## What is needed
Produce a verbatim transcription of the entries, with all pictures omitted.

□ □ □ □ □

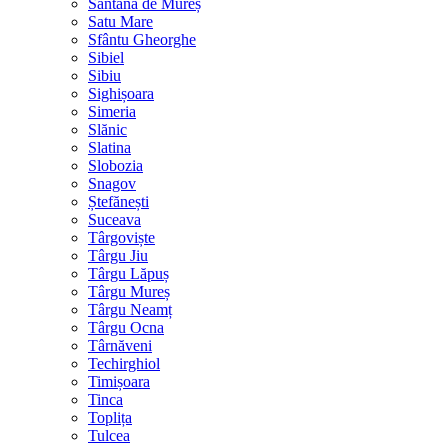
Sântana de Mureș
Satu Mare
Sfântu Gheorghe
Sibiel
Sibiu
Sighișoara
Simeria
Slănic
Slatina
Slobozia
Snagov
Ștefănești
Suceava
Târgoviște
Târgu Jiu
Târgu Lăpuș
Târgu Mureș
Târgu Neamț
Târgu Ocna
Târnăveni
Techirghiol
Timișoara
Tinca
Toplița
Tulcea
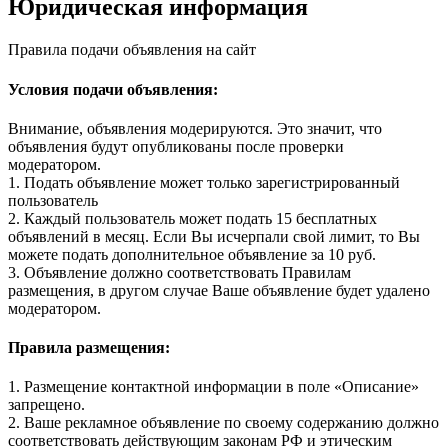
Юридическая информация
Правила подачи объявления на сайт
Условия подачи объявления:
Внимание, объявления модерируются. Это значит, что
объявления будут опубликованы после проверки
модератором.
1. Подать объявление может только зарегистрированный
пользователь
2. Каждый пользователь может подать 15 бесплатных
объявлений в месяц. Если Вы исчерпали свой лимит, то Вы
можете подать дополнительное объявление за 10 руб.
3. Объявление должно соответствовать Правилам
размещения, в другом случае Ваше объявление будет удалено
модератором.
Правила размещения:
1. Размещение контактной информации в поле «Описание»
запрещено.
2. Ваше рекламное объявление по своему содержанию должно
соответствовать действующим законам РФ и этическим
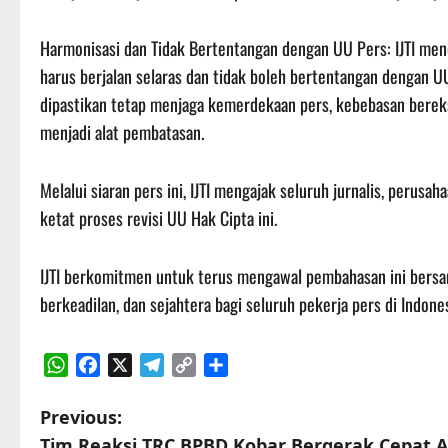
Harmonisasi dan Tidak Bertentangan dengan UU Pers: IJTI men
harus berjalan selaras dan tidak boleh bertentangan dengan U
dipastikan tetap menjaga kemerdekaan pers, kebebasan bereks
menjadi alat pembatasan.
Melalui siaran pers ini, IJTI mengajak seluruh jurnalis, peru
ketat proses revisi UU Hak Cipta ini.
IJTI berkomitmen untuk terus mengawal pembahasan ini bersa
berkeadilan, dan sejahtera bagi seluruh pekerja pers di Indones
WhatsApp
Facebook
X
Telegram
Copy
Share
Link
P
Previous:
Tim Reaksi TRC BPBD Kobar Bergerak Cepat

□ □ □ □ □

## Written response
Sântana de Mureș
Satu Mare
Sfântu Gheorghe
Sibiel
Sibiu
Sighișoara
Simeria
Slănic
Slatina
Slobozia
Snagov
Ștefănești
Suceava
Târgoviște
Târgu Jiu
Târgu Lăpuș
Târgu Mureș
Târgu Neamț
Târgu Ocna
Târnăveni
Techirghiol
Timișoara
Tinca
Toplița
Tulcea
Юридическая информация
Правила подачи объявления на сайт
Условия подачи объявления:
Внимание, объявления модерируются. Это значит, что
объявления будут опубликованы после проверки
модератором.
1. Подать объявление может только зарегистрированный
пользователь
2. Каждый пользователь может подать 15 бесплатных
объявлений в месяц. Если Вы исчерпали свой лимит, то Вы
можете подать дополнительное объявление за 10 руб.
3. Объявление должно соответствовать Правилам
размещения, в другом случае Ваше объявление будет удалено
модератором.
Правила размещения:
1. Размещение контактной информации в поле «Описание»
запрещено.
2. Ваше рекламное объявление по своему содержанию должно
соответствовать действующим законам РФ и этическим
Harmonisasi dan Tidak Bertentangan dengan UU Pers: IJTI men
harus berjalan selaras dan tidak boleh bertentangan dengan U
dipastikan tetap menjaga kemerdekaan pers, kebebasan bereks
menjadi alat pembatasan.
Melalui siaran pers ini, IJTI mengajak seluruh jurnalis, peru
ketat proses revisi UU Hak Cipta ini.
IJTI berkomitmen untuk terus mengawal pembahasan ini bersa
berkeadilan, dan sejahtera bagi seluruh pekerja pers di Indones
WhatsApp
Facebook
X
Telegram
Copy
Share
Link
P
Previous:
Tim Reaksi TRC BPBD Kobar Bergerak Cepat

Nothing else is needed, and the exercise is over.